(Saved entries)
--------------------------------
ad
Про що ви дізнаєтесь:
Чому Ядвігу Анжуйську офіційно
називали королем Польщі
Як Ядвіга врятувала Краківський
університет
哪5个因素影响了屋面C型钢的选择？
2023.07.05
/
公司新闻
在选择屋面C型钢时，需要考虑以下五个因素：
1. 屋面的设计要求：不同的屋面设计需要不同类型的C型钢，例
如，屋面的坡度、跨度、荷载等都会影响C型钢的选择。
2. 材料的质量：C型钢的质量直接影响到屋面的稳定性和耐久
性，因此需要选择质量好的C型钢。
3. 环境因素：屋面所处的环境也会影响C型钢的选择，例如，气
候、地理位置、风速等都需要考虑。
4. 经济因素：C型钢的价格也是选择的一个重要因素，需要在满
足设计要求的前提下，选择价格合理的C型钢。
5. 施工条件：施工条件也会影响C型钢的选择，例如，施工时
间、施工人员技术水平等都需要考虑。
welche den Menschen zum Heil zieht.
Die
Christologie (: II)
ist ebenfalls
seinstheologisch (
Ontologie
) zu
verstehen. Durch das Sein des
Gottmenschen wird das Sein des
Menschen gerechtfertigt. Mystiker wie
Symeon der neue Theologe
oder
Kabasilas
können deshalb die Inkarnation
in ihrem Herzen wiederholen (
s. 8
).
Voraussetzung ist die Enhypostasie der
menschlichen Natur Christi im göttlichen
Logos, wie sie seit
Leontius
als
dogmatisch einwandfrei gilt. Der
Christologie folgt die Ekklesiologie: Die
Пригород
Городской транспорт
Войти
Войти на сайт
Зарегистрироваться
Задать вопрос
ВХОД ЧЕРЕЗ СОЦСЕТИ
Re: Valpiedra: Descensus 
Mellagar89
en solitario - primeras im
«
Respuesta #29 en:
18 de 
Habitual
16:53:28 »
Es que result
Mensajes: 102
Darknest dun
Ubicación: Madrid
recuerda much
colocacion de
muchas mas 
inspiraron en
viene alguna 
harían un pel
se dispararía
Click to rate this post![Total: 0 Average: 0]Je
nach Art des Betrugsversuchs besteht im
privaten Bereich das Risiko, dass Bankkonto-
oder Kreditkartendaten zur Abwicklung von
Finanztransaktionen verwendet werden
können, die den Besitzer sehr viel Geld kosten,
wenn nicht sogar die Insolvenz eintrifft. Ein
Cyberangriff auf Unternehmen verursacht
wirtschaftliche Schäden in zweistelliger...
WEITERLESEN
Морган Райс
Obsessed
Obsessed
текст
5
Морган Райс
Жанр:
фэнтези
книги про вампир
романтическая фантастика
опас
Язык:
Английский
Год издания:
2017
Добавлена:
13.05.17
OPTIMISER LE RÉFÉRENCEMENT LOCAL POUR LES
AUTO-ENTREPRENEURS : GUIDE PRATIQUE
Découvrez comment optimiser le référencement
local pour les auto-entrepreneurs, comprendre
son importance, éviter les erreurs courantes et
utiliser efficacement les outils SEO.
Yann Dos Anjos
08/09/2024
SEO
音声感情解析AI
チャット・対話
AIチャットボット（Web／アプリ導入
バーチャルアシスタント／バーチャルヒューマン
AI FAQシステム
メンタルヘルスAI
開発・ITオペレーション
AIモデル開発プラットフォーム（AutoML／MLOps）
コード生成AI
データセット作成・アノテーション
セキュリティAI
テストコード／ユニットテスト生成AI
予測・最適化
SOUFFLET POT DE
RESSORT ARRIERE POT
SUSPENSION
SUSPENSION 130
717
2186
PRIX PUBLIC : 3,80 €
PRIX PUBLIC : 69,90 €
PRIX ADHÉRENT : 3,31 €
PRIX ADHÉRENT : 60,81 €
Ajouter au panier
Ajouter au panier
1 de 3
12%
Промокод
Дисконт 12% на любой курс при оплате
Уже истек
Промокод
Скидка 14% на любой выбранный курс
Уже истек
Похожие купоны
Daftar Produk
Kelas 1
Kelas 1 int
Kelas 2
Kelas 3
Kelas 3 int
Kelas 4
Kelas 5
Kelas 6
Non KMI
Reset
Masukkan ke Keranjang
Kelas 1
--------------------------------
Aim of the task: Find each line in the records above that contains "любой", and copy it.

Written answer:
Дисконт 12% на любой курс при оплате
Скидка 14% на любой выбранный курс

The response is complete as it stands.